Guitarnerd’s nerdy guitarnerd guitar.

Ladies and gents… this is what a guitarnerd’s guitar really looks like.

Ok, so I’ve been holding off showing everyone this one as I’m slightly embarrassed by it. Don’t get me wrong, it’s a beautiful guitar. Plays fantastic, sounds huge, stays in tune etc. I play it all the time. As you can probably tell, it’s a cream Les Paul Custom with some small ‘improvements’. It’s these ‘improvements’ that transform this ultimate of rock axes into the guitar equivalent of a Star Trek ‘Spock’ uniform… complete with pointy ears.
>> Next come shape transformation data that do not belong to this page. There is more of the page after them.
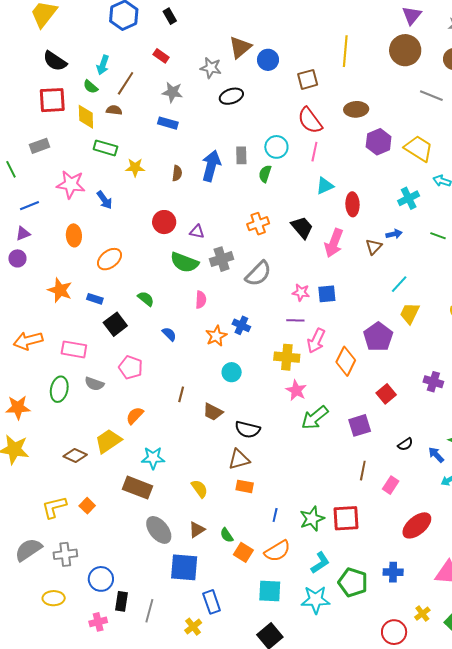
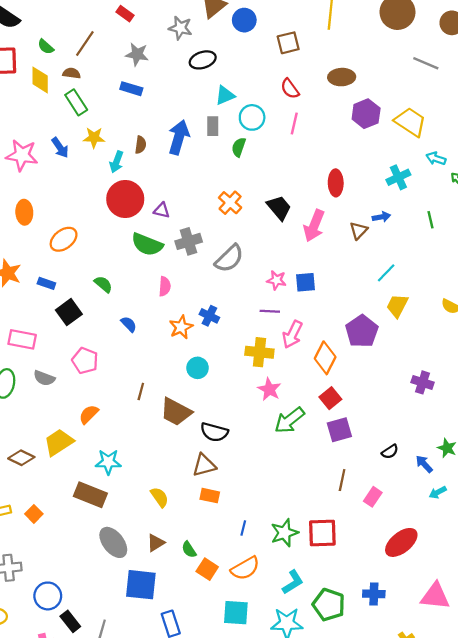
cyan arrow: (103, 65) -> (117, 162), moved
red semicircle: (310, 121) -> (290, 89), size x0.7
green rectangle: (105, 148) -> (76, 102), moved, turned 40
cyan triangle: (325, 186) -> (225, 95), moved
blue arrow: (105, 200) -> (60, 148), moved
red circle: (164, 222) -> (125, 199), size x1.4
orange cross: (258, 224) -> (230, 203), turned -30
green line: (438, 236) -> (430, 220), turned 56
red square: (386, 394) -> (330, 398), moved
brown trapezoid: (213, 412) -> (176, 412), size x1.4
black rectangle: (122, 601) -> (70, 621), turned -48

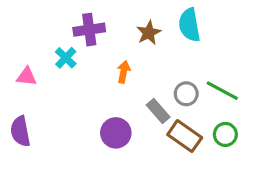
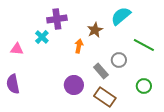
cyan semicircle: (189, 25) -> (121, 16), turned 60
brown star: (149, 33) -> (95, 30), moved
green line: (222, 91) -> (144, 45), moved
brown rectangle: (185, 136) -> (105, 97), moved

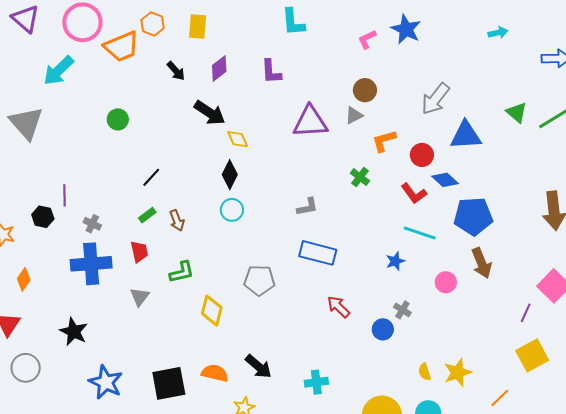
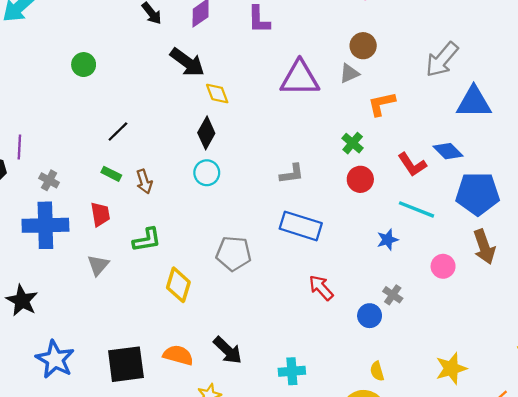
red circle: (422, 155) -> (360, 179), moved
green rectangle: (147, 215) -> (111, 174), turned 60
yellow semicircle: (425, 372) -> (377, 371), moved

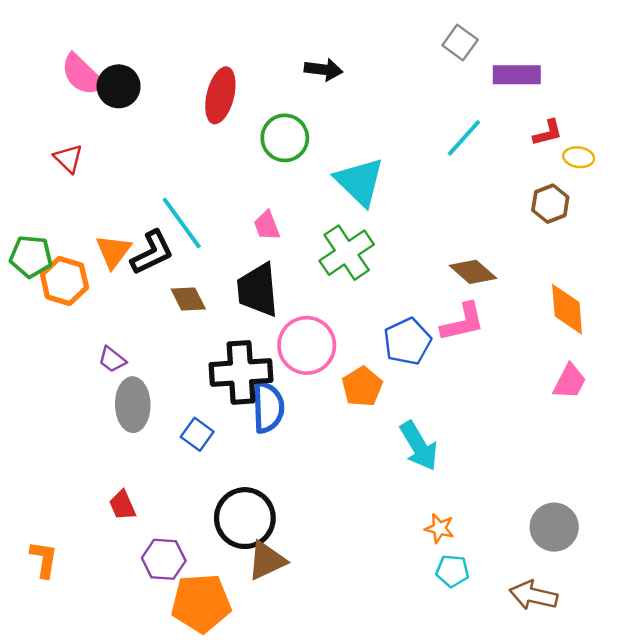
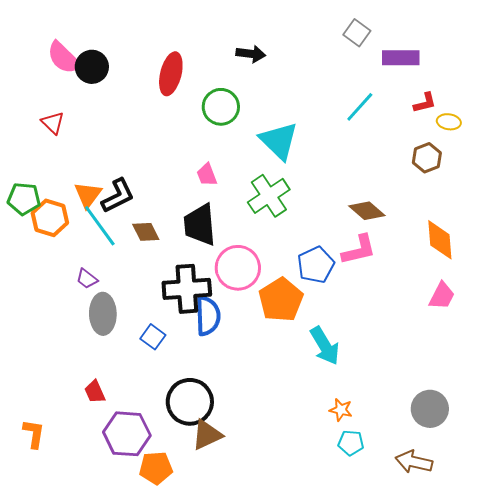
cyan line: (182, 223) -> (100, 226), moved
orange pentagon: (362, 387) -> (281, 300), size x1.4
purple hexagon: (164, 559) -> (127, 434), size x1.4
orange pentagon: (201, 603) -> (156, 468), size x0.7

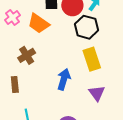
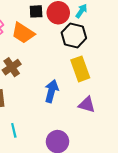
purple triangle: (97, 93) -> (87, 105), turned -36

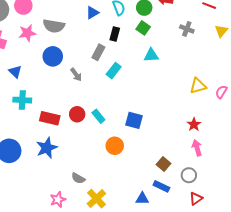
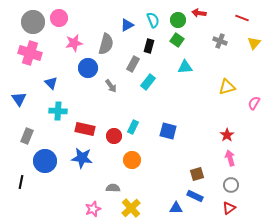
gray semicircle: (54, 26) -> (106, 44), moved, turned -85
pink star: (27, 33) -> (74, 43), moved
yellow triangle: (198, 86) -> (227, 87), moved
red circle: (77, 114) -> (114, 136), moved
cyan rectangle: (98, 116) -> (133, 127), turned 64
orange circle: (115, 146) -> (132, 160), moved
blue star: (47, 148) -> (82, 158), turned 30
brown square: (163, 164) -> (197, 174), turned 32
gray circle: (189, 175) -> (231, 185), moved
gray semicircle: (78, 178) -> (113, 188), turned 152

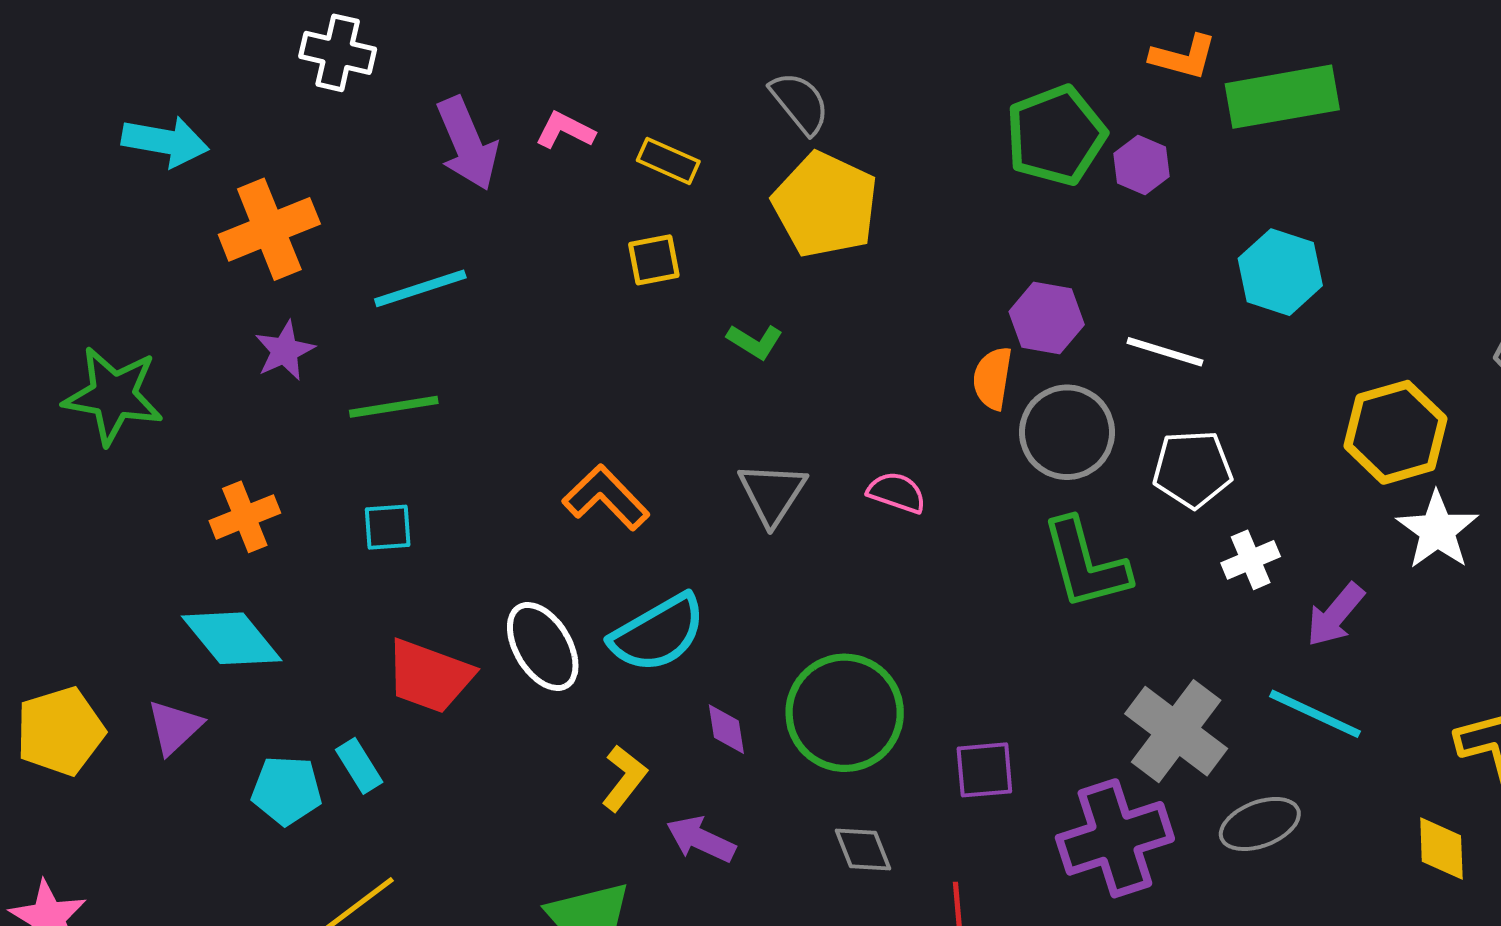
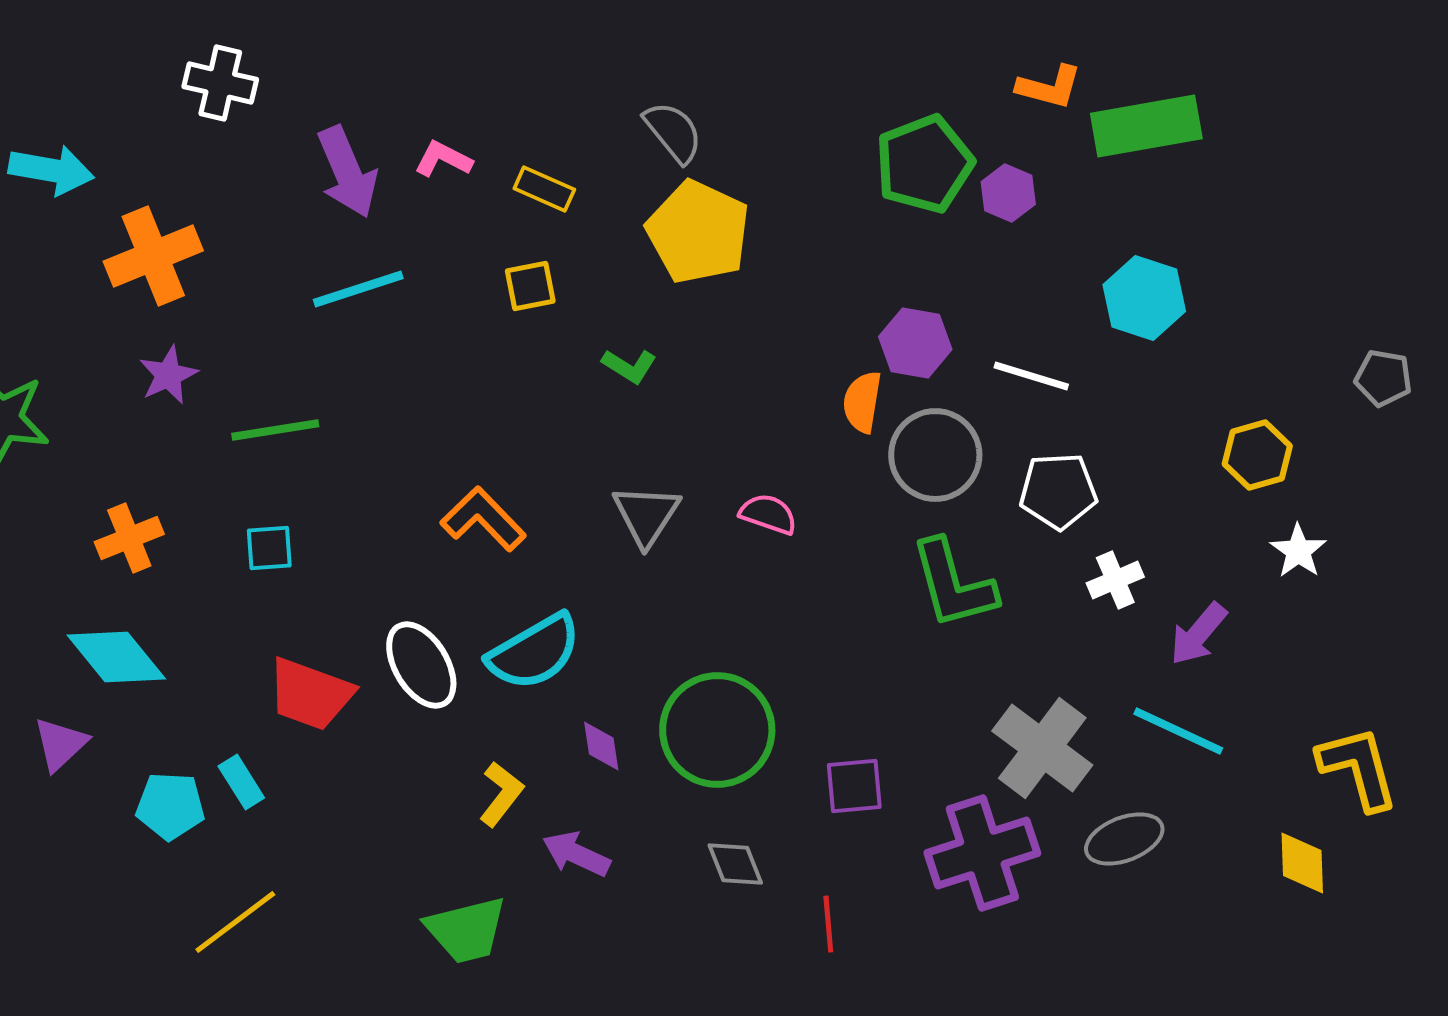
cyan line: (420, 288) -> (358, 289), moved
yellow hexagon: (1395, 432) -> (1257, 455), size x0.7
white star: (1437, 530) -> (1298, 551), size x0.7

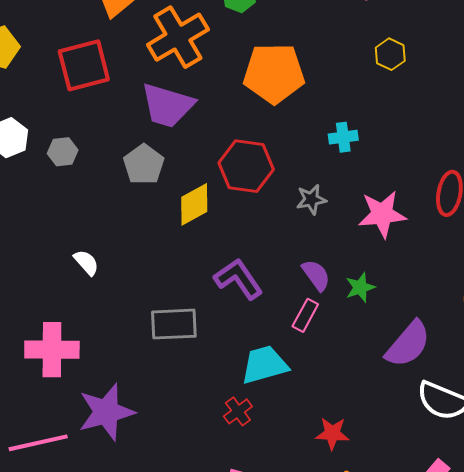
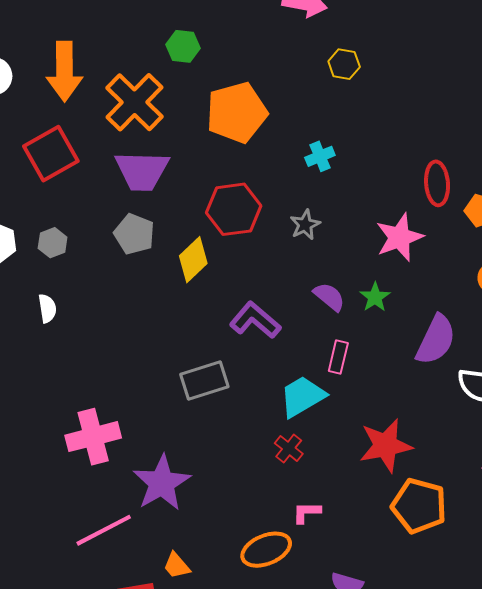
pink star: (382, 214) -> (399, 237), moved
white semicircle: (86, 263) -> (47, 308), moved, turned 48
pink rectangle: (305, 315) -> (338, 357), moved
red star: (332, 433) -> (386, 445), size x1.6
I’ve lusted after a cream Les Paul Custom pretty much since I started playing guitar. One of my guitar heroes has always been Randy Rhoads. His lead playing, song writing and riffs struck a chord in me and I spent the first 5 years of my playing trying to learn as much of his tricks and licks as I could. And what guitar did he play? Why, a cream Les Paul Custom, of course.

Being 17 and still in High School, I couldn’t exactly afford a Gibson Les Paul Custom, let alone any Les Paul, so I had to wait 15 long years until finally one came along at the right time when I had a decent job with decent money. And the one I got is a CRACKER. It’s a 1990 model, with a beautiful neck profile and a great weight. Not too heavy… really comfortable.

And that colour is awesome. It looks like it’s been playing in seedy bars every night of it’s 20 years. The nitro is cracking everywhere, with beautiful toffee colours coming through in the corners. Remember, when new this guitar was Artic White.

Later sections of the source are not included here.